Goal of the exercise: Retype all of the lines below with no changes.

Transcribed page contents
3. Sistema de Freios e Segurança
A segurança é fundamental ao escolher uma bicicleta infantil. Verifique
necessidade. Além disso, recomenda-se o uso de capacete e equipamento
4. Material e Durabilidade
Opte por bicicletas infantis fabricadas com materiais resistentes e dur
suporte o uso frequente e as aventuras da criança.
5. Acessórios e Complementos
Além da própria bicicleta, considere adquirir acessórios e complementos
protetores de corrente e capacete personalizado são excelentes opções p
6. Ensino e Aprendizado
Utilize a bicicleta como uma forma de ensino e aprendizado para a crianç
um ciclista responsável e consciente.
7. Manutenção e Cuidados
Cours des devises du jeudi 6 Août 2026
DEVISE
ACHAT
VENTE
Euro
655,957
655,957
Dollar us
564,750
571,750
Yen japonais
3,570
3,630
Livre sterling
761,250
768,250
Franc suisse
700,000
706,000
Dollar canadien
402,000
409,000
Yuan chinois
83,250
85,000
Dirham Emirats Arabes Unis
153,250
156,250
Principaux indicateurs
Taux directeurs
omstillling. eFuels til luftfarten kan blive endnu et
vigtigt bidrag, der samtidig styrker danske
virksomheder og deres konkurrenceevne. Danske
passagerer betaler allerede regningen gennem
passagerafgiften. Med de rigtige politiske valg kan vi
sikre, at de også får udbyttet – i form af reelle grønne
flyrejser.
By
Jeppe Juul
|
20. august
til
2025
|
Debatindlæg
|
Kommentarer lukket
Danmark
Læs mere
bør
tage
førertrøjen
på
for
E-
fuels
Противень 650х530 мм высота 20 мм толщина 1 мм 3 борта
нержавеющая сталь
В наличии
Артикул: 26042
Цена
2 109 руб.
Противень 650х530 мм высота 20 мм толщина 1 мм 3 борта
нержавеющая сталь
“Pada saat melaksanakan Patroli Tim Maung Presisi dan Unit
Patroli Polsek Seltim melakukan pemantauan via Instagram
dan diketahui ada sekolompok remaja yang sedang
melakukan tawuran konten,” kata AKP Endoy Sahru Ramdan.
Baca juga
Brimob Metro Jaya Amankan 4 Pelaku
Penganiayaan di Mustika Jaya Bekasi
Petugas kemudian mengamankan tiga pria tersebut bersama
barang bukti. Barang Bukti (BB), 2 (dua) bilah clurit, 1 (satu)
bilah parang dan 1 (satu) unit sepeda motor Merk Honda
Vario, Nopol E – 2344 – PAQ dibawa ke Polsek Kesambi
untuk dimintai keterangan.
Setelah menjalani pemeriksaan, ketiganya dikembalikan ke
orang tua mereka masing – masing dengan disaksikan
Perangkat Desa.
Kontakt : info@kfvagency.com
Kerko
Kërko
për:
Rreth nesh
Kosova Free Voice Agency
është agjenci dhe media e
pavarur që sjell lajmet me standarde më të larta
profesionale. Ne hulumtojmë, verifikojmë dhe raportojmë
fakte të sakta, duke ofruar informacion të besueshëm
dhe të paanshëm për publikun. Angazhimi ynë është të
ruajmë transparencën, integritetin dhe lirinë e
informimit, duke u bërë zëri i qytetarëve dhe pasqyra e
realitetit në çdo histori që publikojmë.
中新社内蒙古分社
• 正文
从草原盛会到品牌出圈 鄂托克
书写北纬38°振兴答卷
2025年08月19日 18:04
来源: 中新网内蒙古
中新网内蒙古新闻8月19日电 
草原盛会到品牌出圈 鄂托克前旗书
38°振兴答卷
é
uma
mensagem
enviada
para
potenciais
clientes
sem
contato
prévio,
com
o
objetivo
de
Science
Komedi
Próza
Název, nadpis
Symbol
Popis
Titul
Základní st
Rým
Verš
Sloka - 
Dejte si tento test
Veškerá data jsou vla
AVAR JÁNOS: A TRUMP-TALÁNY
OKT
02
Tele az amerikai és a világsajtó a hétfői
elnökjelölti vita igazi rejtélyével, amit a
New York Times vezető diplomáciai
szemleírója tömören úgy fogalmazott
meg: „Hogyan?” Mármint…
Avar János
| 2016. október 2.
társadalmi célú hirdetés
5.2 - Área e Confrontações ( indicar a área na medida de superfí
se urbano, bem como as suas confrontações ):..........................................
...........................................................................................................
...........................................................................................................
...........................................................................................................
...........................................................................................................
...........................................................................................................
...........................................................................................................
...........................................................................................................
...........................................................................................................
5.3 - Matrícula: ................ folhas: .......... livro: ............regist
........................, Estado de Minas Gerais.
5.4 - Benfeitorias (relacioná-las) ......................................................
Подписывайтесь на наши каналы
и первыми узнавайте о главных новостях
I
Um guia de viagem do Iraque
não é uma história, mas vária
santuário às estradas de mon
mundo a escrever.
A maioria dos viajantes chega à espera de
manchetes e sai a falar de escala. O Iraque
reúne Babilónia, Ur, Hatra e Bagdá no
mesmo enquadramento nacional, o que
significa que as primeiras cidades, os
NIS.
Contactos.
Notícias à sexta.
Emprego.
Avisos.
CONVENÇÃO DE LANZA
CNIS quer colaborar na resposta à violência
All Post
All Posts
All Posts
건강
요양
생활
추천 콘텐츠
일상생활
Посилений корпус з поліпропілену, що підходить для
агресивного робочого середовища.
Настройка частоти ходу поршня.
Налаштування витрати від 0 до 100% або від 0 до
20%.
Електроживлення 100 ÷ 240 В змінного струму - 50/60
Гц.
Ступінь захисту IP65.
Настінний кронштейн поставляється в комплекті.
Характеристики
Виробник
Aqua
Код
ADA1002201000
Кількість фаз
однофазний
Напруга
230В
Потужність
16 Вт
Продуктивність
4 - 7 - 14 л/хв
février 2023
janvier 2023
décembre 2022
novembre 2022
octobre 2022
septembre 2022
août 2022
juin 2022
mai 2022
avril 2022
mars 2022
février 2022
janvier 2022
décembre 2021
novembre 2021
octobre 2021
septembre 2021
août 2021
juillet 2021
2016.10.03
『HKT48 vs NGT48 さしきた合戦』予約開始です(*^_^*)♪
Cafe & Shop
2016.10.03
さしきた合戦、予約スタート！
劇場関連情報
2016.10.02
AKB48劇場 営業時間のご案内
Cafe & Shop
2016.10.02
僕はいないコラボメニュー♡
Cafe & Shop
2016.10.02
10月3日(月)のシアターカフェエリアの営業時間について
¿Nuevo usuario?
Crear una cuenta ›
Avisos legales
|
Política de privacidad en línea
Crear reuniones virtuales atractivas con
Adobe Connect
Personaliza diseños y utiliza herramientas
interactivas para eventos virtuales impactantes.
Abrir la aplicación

Exercise answer:
3. Sistema de Freios e Segurança
A segurança é fundamental ao escolher uma bicicleta infantil. Verifique
necessidade. Além disso, recomenda-se o uso de capacete e equipamento
4. Material e Durabilidade
Opte por bicicletas infantis fabricadas com materiais resistentes e dur
suporte o uso frequente e as aventuras da criança.
5. Acessórios e Complementos
Além da própria bicicleta, considere adquirir acessórios e complementos
protetores de corrente e capacete personalizado são excelentes opções p
6. Ensino e Aprendizado
Utilize a bicicleta como uma forma de ensino e aprendizado para a crianç
um ciclista responsável e consciente.
7. Manutenção e Cuidados
Cours des devises du jeudi 6 Août 2026
DEVISE
ACHAT
VENTE
Euro
655,957
655,957
Dollar us
564,750
571,750
Yen japonais
3,570
3,630
Livre sterling
761,250
768,250
Franc suisse
700,000
706,000
Dollar canadien
402,000
409,000
Yuan chinois
83,250
85,000
Dirham Emirats Arabes Unis
153,250
156,250
Principaux indicateurs
Taux directeurs
omstillling. eFuels til luftfarten kan blive endnu et
vigtigt bidrag, der samtidig styrker danske
virksomheder og deres konkurrenceevne. Danske
passagerer betaler allerede regningen gennem
passagerafgiften. Med de rigtige politiske valg kan vi
sikre, at de også får udbyttet – i form af reelle grønne
flyrejser.
By
Jeppe Juul
|
20. august
til
2025
|
Debatindlæg
|
Kommentarer lukket
Danmark
Læs mere
bør
tage
førertrøjen
på
for
E-
fuels
Противень 650х530 мм высота 20 мм толщина 1 мм 3 борта
нержавеющая сталь
В наличии
Артикул: 26042
Цена
2 109 руб.
Противень 650х530 мм высота 20 мм толщина 1 мм 3 борта
нержавеющая сталь
“Pada saat melaksanakan Patroli Tim Maung Presisi dan Unit
Patroli Polsek Seltim melakukan pemantauan via Instagram
dan diketahui ada sekolompok remaja yang sedang
melakukan tawuran konten,” kata AKP Endoy Sahru Ramdan.
Baca juga
Brimob Metro Jaya Amankan 4 Pelaku
Penganiayaan di Mustika Jaya Bekasi
Petugas kemudian mengamankan tiga pria tersebut bersama
barang bukti. Barang Bukti (BB), 2 (dua) bilah clurit, 1 (satu)
bilah parang dan 1 (satu) unit sepeda motor Merk Honda
Vario, Nopol E – 2344 – PAQ dibawa ke Polsek Kesambi
untuk dimintai keterangan.
Setelah menjalani pemeriksaan, ketiganya dikembalikan ke
orang tua mereka masing – masing dengan disaksikan
Perangkat Desa.
Kontakt : info@kfvagency.com
Kerko
Kërko
për:
Rreth nesh
Kosova Free Voice Agency
është agjenci dhe media e
pavarur që sjell lajmet me standarde më të larta
profesionale. Ne hulumtojmë, verifikojmë dhe raportojmë
fakte të sakta, duke ofruar informacion të besueshëm
dhe të paanshëm për publikun. Angazhimi ynë është të
ruajmë transparencën, integritetin dhe lirinë e
informimit, duke u bërë zëri i qytetarëve dhe pasqyra e
realitetit në çdo histori që publikojmë.
中新社内蒙古分社
• 正文
从草原盛会到品牌出圈 鄂托克
书写北纬38°振兴答卷
2025年08月19日 18:04
来源: 中新网内蒙古
中新网内蒙古新闻8月19日电 
草原盛会到品牌出圈 鄂托克前旗书
38°振兴答卷
é
uma
mensagem
enviada
para
potenciais
clientes
sem
contato
prévio,
com
o
objetivo
de
Science
Komedi
Próza
Název, nadpis
Symbol
Popis
Titul
Základní st
Rým
Verš
Sloka - 
Dejte si tento test
Veškerá data jsou vla
AVAR JÁNOS: A TRUMP-TALÁNY
OKT
02
Tele az amerikai és a világsajtó a hétfői
elnökjelölti vita igazi rejtélyével, amit a
New York Times vezető diplomáciai
szemleírója tömören úgy fogalmazott
meg: „Hogyan?” Mármint…
Avar János
| 2016. október 2.
társadalmi célú hirdetés
5.2 - Área e Confrontações ( indicar a área na medida de superfí
se urbano, bem como as suas confrontações ):..........................................
...........................................................................................................
...........................................................................................................
...........................................................................................................
...........................................................................................................
...........................................................................................................
...........................................................................................................
...........................................................................................................
...........................................................................................................
5.3 - Matrícula: ................ folhas: .......... livro: ............regist
........................, Estado de Minas Gerais.
5.4 - Benfeitorias (relacioná-las) ......................................................
Подписывайтесь на наши каналы
и первыми узнавайте о главных новостях
I
Um guia de viagem do Iraque
não é uma história, mas vária
santuário às estradas de mon
mundo a escrever.
A maioria dos viajantes chega à espera de
manchetes e sai a falar de escala. O Iraque
reúne Babilónia, Ur, Hatra e Bagdá no
mesmo enquadramento nacional, o que
significa que as primeiras cidades, os
NIS.
Contactos.
Notícias à sexta.
Emprego.
Avisos.
CONVENÇÃO DE LANZA
CNIS quer colaborar na resposta à violência
All Post
All Posts
All Posts
건강
요양
생활
추천 콘텐츠
일상생활
Посилений корпус з поліпропілену, що підходить для
агресивного робочого середовища.
Настройка частоти ходу поршня.
Налаштування витрати від 0 до 100% або від 0 до
20%.
Електроживлення 100 ÷ 240 В змінного струму - 50/60
Гц.
Ступінь захисту IP65.
Настінний кронштейн поставляється в комплекті.
Характеристики
Виробник
Aqua
Код
ADA1002201000
Кількість фаз
однофазний
Напруга
230В
Потужність
16 Вт
Продуктивність
4 - 7 - 14 л/хв
février 2023
janvier 2023
décembre 2022
novembre 2022
octobre 2022
septembre 2022
août 2022
juin 2022
mai 2022
avril 2022
mars 2022
février 2022
janvier 2022
décembre 2021
novembre 2021
octobre 2021
septembre 2021
août 2021
juillet 2021
2016.10.03
『HKT48 vs NGT48 さしきた合戦』予約開始です(*^_^*)♪
Cafe & Shop
2016.10.03
さしきた合戦、予約スタート！
劇場関連情報
2016.10.02
AKB48劇場 営業時間のご案内
Cafe & Shop
2016.10.02
僕はいないコラボメニュー♡
Cafe & Shop
2016.10.02
10月3日(月)のシアターカフェエリアの営業時間について
¿Nuevo usuario?
Crear una cuenta ›
Avisos legales
|
Política de privacidad en línea
Crear reuniones virtuales atractivas con
Adobe Connect
Personaliza diseños y utiliza herramientas
interactivas para eventos virtuales impactantes.
Abrir la aplicación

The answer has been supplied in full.